Seorang wanita yang diperkirakan berusia sekitar empat puluh tahunan, keluar dari ruang bersalin menggunakan pakaian operasi. Dia menghampiri Sam yang sejak tadi sudah tidak sabar menunggu informasi.

"Bagaimana keadaan istri dan anak saya, Dokter?" tanya Sam tidak sabar.

"Selamat Pak, putri Anda lahir dengan selamat, tidak kekurangan apapun."

Sam menangkupkan kedua tangannya di depan wajah, merasa bersyukur dengan berita bahagia ini. "Lalu istri saya?"
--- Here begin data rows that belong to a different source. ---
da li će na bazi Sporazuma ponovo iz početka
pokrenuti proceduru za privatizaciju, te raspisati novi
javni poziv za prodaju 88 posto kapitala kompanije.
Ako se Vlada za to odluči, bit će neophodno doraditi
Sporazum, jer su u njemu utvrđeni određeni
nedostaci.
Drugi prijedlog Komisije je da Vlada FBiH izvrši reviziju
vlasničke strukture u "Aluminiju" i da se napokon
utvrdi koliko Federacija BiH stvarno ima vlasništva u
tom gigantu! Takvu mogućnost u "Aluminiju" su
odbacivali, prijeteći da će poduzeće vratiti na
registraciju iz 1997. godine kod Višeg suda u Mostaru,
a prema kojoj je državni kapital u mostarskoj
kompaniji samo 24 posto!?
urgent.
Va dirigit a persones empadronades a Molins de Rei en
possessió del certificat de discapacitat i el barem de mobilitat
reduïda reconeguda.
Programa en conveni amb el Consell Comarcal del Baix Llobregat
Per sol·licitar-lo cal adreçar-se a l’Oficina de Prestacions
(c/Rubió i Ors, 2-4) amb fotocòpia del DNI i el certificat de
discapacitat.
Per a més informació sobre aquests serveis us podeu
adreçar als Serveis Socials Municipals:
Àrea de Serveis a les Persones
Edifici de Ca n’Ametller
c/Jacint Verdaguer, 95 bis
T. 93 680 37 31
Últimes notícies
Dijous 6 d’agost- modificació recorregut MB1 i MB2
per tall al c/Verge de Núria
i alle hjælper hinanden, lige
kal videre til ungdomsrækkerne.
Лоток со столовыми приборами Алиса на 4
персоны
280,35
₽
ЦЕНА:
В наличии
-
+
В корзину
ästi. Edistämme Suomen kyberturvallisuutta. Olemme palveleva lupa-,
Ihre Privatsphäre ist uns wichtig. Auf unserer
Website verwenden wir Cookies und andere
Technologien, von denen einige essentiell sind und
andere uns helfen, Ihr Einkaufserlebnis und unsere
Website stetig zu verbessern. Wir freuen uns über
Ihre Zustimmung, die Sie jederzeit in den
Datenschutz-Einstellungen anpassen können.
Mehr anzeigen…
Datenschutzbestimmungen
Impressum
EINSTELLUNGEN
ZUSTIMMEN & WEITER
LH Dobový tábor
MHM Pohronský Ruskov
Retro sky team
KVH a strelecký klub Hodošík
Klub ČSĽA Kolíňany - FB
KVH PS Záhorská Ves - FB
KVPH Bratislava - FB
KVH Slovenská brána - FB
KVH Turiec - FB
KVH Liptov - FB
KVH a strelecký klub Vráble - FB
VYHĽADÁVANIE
Kali ini, senyuman yang mengembang dari wajah dokter wanita itu memudar. Dia menarik nafas berat.

"Sayangnya, Ibu bayi tidak bisa diselamatkan. Ibu bayi mengalami pendarahan saat proses persalinan."

"T-tidak mungkin. Dokter pasti bercanda, kan?"

"Kami mohon maaf sebesar-besarnya. Kami sudah berusaha semaksimal mungkin, Ibu bayi berpesan untuk menyelamatkan bayinya alih-alih meminta dia yang diselamatkan."

"T-tidak. Tidak mungkin."

Sam merasa kakinya tiba-tiba lemas. Seluruh tubunya terasa tak bersambung mendengar berita buruk tentang Melissa. Dia bersimpuh di depan ruang persalinan.

"Bapak bisa ikut saya ke dalam. Untuk mengucapkan salam perpisahan sekaligus melihat keadaan putri Bapak."

Denggan perasaan sedih luar biasa, Sam berdiri dan memaksa langkahnya memasuki ruangan yang sudah merenggut nyawa sang istri. Terdengar suara tangisan bayi yang seperti merintih tidak mengizinkan ibunya pergi.

Seorang perawat mendekati Sam dengan membawa putrinya yang sudah dibersihkan dan diberi kain. Sam menggendong bayinya dan berdiri di samping tempat Melissa terbaring.

"Sayang, kamu lihat. Putrimu sangat cantik. Sama sepertimu," ucap Sam berusaha menyunggingkan senyum.

"Terima kasih, Sayang. Sudah memberiku putri secantik ini. Selamat jalan, istriku."

Air matanya menetes saat mengucapkan ucapan perpisahan. Sam mengecup kening Melissa. Mengikhlaskan kepergiannya.

Setelahnya, dia menatap wajah sang putri yang tampak sangat tenang setelah berada dalam gendongannya. Tidak ada suara tangis seperti sebelumnya.

"Selamat datang ke dunia, Putri kecil Ayah." Sam tersenyum.